* Task instructions
Wherever "Kanallı" appears in a line of the listing, that line should be returned.

* Information provided
----

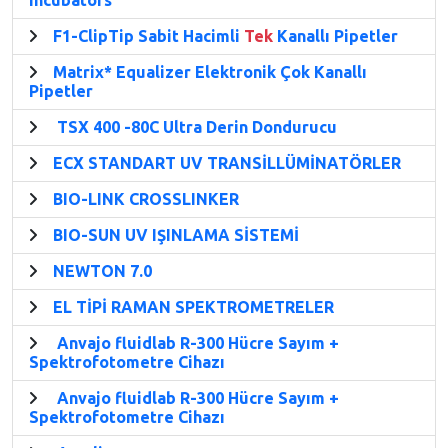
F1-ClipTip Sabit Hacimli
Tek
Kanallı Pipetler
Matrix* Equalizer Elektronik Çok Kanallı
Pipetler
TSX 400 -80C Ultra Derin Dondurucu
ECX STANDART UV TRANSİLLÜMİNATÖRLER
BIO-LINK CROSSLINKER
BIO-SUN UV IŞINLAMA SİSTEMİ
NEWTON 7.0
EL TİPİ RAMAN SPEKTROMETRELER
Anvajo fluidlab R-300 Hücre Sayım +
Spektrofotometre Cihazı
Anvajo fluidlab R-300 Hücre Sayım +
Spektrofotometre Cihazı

----

* The completed task
Kanallı Pipetler
Matrix* Equalizer Elektronik Çok Kanallı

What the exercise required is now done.